278 Views Asked by At

There are two vessels containing 12 liter of water the other contains 6 liters of wine respectively.One liter of mixture was taken out from each vessel and poured into the other and if this process is to be done four times. Find how much liters of wine will be at the end in second vessel?

1

There are 1 best solutions below

0
On

Hint:

We know that the two vessels will always have respectively 12L and 6L of mixture. Let $v_i(n)$ the percentage of wine in vessel $i$ after $n$ times.

We have $v_1(0)=0$ and $v_2(0)=1$.

And the to get the percentage of wine we will have after the next time, here is how I'd go (here is for the first vessel, it goes the same for the second):

Since I remove one liter and replace it with one liter from the second vessel, the concentration of wine will be 11/12 what I had before in the first vessel, plus 1/12 what I have in the second one.

This is indeed how concentration works when you mix two liquids that don't react with each other (we suppose they don't of course).

Finally you can come up with a formula:

$$ \begin{cases} v_1(n+1) = \frac{11}{12}v_1(n)+\frac1{12}v_2(n)\\ v_2(n+1) = \frac56v_2(n)+\frac16v_1(n)\\ \end{cases} $$

You compute the values one after the other from here, or try and calculate an explicit forumla. This is not so easy, but this answer could set you on the way.


Solution:

(hover the mouse to temporarily reveal spoilers, click on them to display them permanently)
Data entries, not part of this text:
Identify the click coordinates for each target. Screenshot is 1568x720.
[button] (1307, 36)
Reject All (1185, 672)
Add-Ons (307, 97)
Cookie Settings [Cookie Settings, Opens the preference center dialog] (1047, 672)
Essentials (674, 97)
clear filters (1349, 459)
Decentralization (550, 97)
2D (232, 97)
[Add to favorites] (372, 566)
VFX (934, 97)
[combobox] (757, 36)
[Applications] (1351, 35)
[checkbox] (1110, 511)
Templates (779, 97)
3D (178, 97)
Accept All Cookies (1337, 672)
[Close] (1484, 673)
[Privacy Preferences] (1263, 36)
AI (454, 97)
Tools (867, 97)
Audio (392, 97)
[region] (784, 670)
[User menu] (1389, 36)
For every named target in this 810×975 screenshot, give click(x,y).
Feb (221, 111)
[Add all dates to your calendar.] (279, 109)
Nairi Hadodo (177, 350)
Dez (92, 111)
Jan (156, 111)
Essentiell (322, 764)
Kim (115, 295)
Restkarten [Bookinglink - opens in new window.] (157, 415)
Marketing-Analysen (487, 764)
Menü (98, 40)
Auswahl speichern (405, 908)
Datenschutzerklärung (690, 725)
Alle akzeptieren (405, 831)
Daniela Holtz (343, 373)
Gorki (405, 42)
Diagonalizing the matrix describing our sequences as in the linked answer, I get:

Eigenvalues $1$ and $\frac34$, eigenvectors $\begin{bmatrix}1 \\1\end{bmatrix}$ and $\begin{bmatrix}1 \\-2\end{bmatrix}$

Thus the following equality:

$$\begin{bmatrix}\frac{11}{12} & \frac1{12}\\\frac16 & \frac56\end{bmatrix} = \frac13 \begin{bmatrix}1 & 1\\1 & -2\end{bmatrix} \begin{bmatrix}1 & 0\\0 & \frac34\end{bmatrix} \begin{bmatrix}2 & 1\\1 & -1\end{bmatrix}$$

Putting that to the $n$th, we finally have:

$$\forall n,\begin{cases}v_1(n) = \frac13 \left(1-\left(\frac34\right)^n\right)\\v_2(n) = \frac13 \left(1+2\left(\frac34\right)^n\right)\end{cases}$$

And for your special case,

$v_1(4) = \frac{175}{768} \approx 22.8\%$ and $v_2(4) = \frac{209}{384} \approx 55.4\%$

This means that the answer to your very problem is :

There are $3.27$ liters of wine ($209/384$ of $6$ liters) contained in the mixture of the second vessel after the fourth trade.

To be sure that your answer is correct, compute the amount of wine in each vessel, and add them: it should always be $6$, since we didn't add or remove wine.